Looking to re-home the following fish in a package deal:

3x Silver Dollars (4-5")
2x Bala Sharks (4-5")
2x YoYo Loach (3-5")
1x Mono Aregentus (4")

This will be a package deal for $45.00. All fish are healthy and would benefit from a bigger tank (currently in separate 30 gallon tanks).

Included for free - ~10X Assorted Guppies (optional to the buyer)

Thanks


----------



## The Guy (Nov 26, 2010)

Your PM box is full can't respond to your PM


----------



## cpat83 (Sep 1, 2015)

thanks for letting me know, i have cleared my inbox


----------



## The Guy (Nov 26, 2010)

Hard to tell from the pictures if there's female in the trio of parrots, I still have your address from when I picked up the blue bucket of gravel last week could I come buy tonight around 7ish to have a look at them. PM or text me @ 604 772 0423 and let me know. Cheers Laurie


----------



## cpat83 (Sep 1, 2015)

The White Dwarf Balloon Parrot Cichlids have been sold, thanks Laurie "The Guy"


----------



## The Guy (Nov 26, 2010)

Thanks Cory
The 3 girls are doing just fine


----------



## Fishlover69 (Jun 9, 2015)

Have sent PM


----------



## cpat83 (Sep 1, 2015)

pending sale on 2x Crossocheilus Reticulatus "BBA algae eater"
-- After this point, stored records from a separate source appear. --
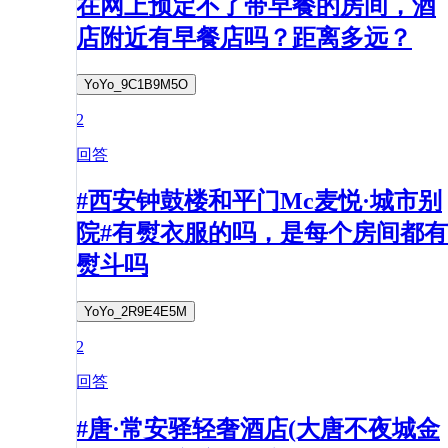
在网上预定不了带早餐的房间，酒
店附近有早餐店吗？距离多远？
YoYo_9C1B9M5O
2
回答
#西安钟鼓楼和平门Mc麦悦·城市别
院#有熨衣服的吗，是每个房间都有
熨斗吗
YoYo_2R9E4E5M
2
回答
#唐·常安驿轻奢酒店(大唐不夜城金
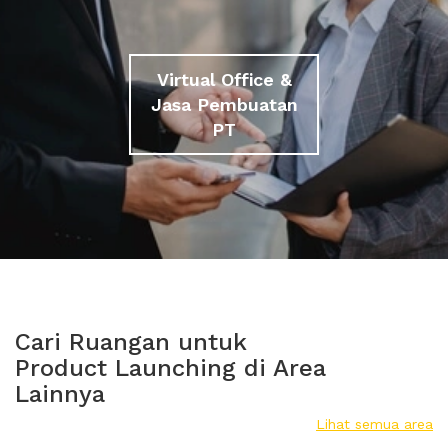
Virtual Office &
Jasa Pembuatan
PT
Cari Ruangan untuk
Product Launching di Area
Lainnya
Lihat semua area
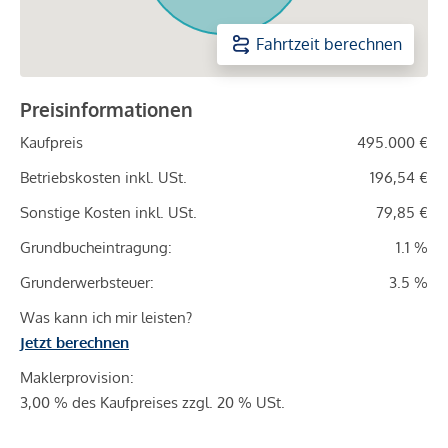
Fahrtzeit berechnen
Preisinformationen
Kaufpreis
495.000 €
Betriebskosten inkl. USt.
196,54 €
Sonstige Kosten inkl. USt.
79,85 €
Grundbucheintragung:
1.1 %
Grunderwerbsteuer:
3.5 %
Was kann ich mir leisten?
Jetzt berechnen
Maklerprovision:
3,00 % des Kaufpreises zzgl. 20 % USt.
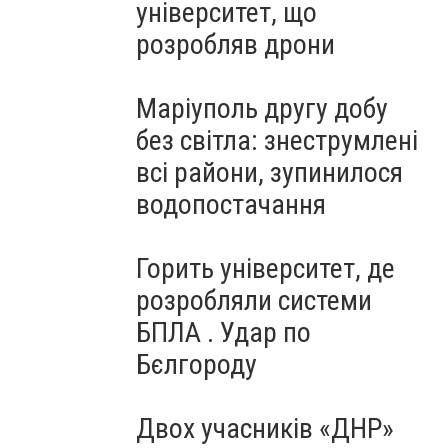
університет, що
розробляв дрони
Маріуполь другу добу
без світла: знеструмлені
всі райони, зупинилося
водопостачання
Горить університет, де
розробляли системи
БПЛА . Удар по
Бєлгороду
Двох учасників «ДНР»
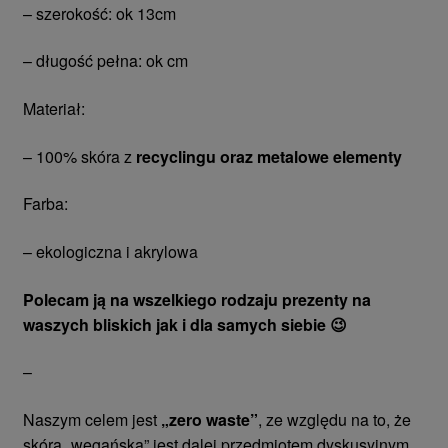
– szerokość: ok 13cm
– długość pełna: ok cm
Materiał:
– 100% skóra z
recyclingu oraz metalowe elementy
Farba:
– ekologiczna i akrylowa
Polecam ją na wszelkiego rodzaju prezenty na
waszych bliskich jak i dla samych siebie 😉
–
Naszym celem jest
„zero waste”
, ze względu na to, że
skóra „wegańska” jest dalej przedmiotem dyskusyjnym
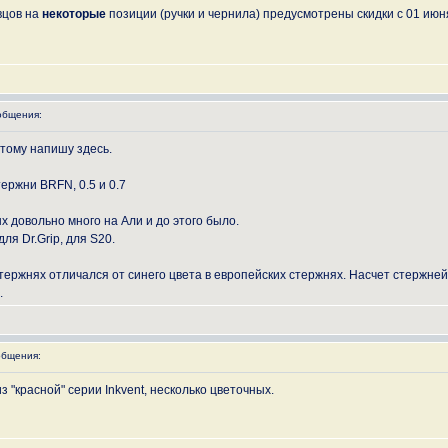
вцов на
некоторые
позиции (ручки и чернила) предусмотрены скидки с 01 июн
общения:
этому напишу здесь.
ержни BRFN, 0.5 и 0.7
х довольно много на Али и до этого было.
ля Dr.Grip, для S20.
стержнях отличался от синего цвета в европейских стержнях. Насчет стержней
.
бщения:
 "красной" серии Inkvent, несколько цветочных.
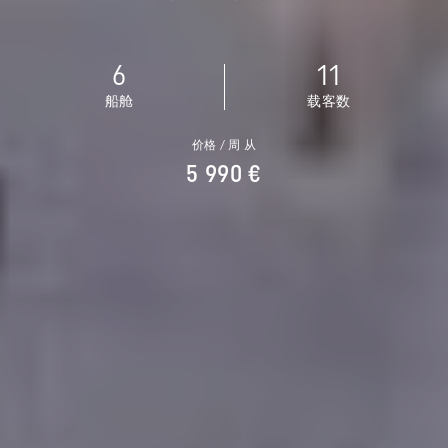
6
11
船舱
载客数
价格 / 周 从
5 990 €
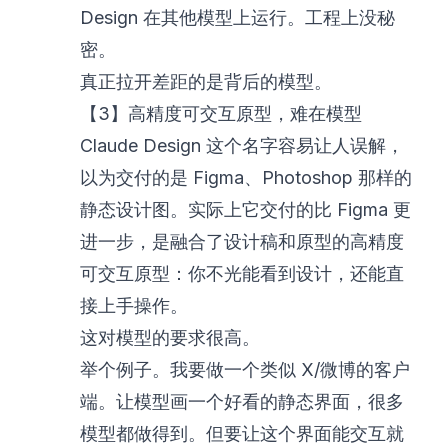
Design 在其他模型上运行。工程上没秘
密。
真正拉开差距的是背后的模型。
【3】高精度可交互原型，难在模型
Claude Design 这个名字容易让人误解，
以为交付的是 Figma、Photoshop 那样的
静态设计图。实际上它交付的比 Figma 更
进一步，是融合了设计稿和原型的高精度
可交互原型：你不光能看到设计，还能直
接上手操作。
这对模型的要求很高。
举个例子。我要做一个类似 X/微博的客户
端。让模型画一个好看的静态界面，很多
模型都做得到。但要让这个界面能交互就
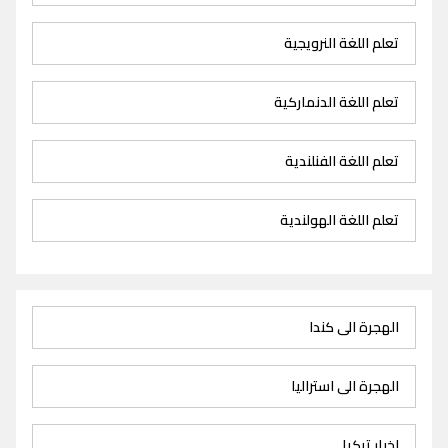
تعلم اللغة النرويجية
تعلم اللغة الدنماركية
تعلم اللغة الفنلندية
تعلم اللغة الهولندية
الهجرة الى كندا
الهجرة الى استراليا
اخبار تركيا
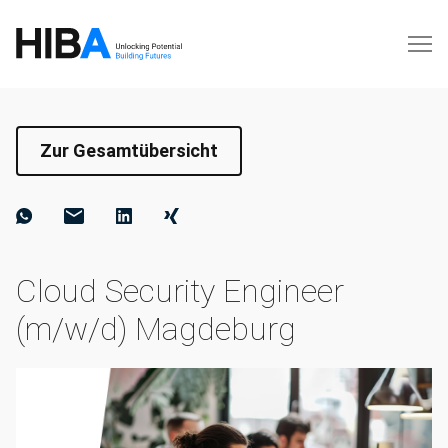
Zur Gesamtübersicht
Cloud Security Engineer
(m/w/d) Magdeburg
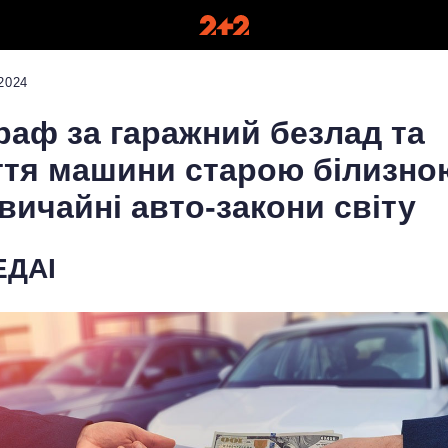
2024
аф за гаражний безлад та
тя машини старою білизно
вичайні авто-закони світу
ДАІ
Would like to move out the rest. The Mono in particular is quite nice and would do very well in a large set up.


----------



## cpat83 (Sep 1, 2015)

All prices reduced by $5...


----------



## cpat83 (Sep 1, 2015)

BUMP!

Got a few more fish, and have bundled everything into one package at a great price!


----------



## cpat83 (Sep 1, 2015)

No one interested?


----------



## cpat83 (Sep 1, 2015)

I will take $40 and I have 3 adult KOI Angel fish to add. 

So thats a lot of fish for $40. You have until Monday, otherwise I will be taking to the fish store for credit.


----------



## cpat83 (Sep 1, 2015)

Last chance.

All fish for $30 or I take in for credit this week. Really good deal.


----------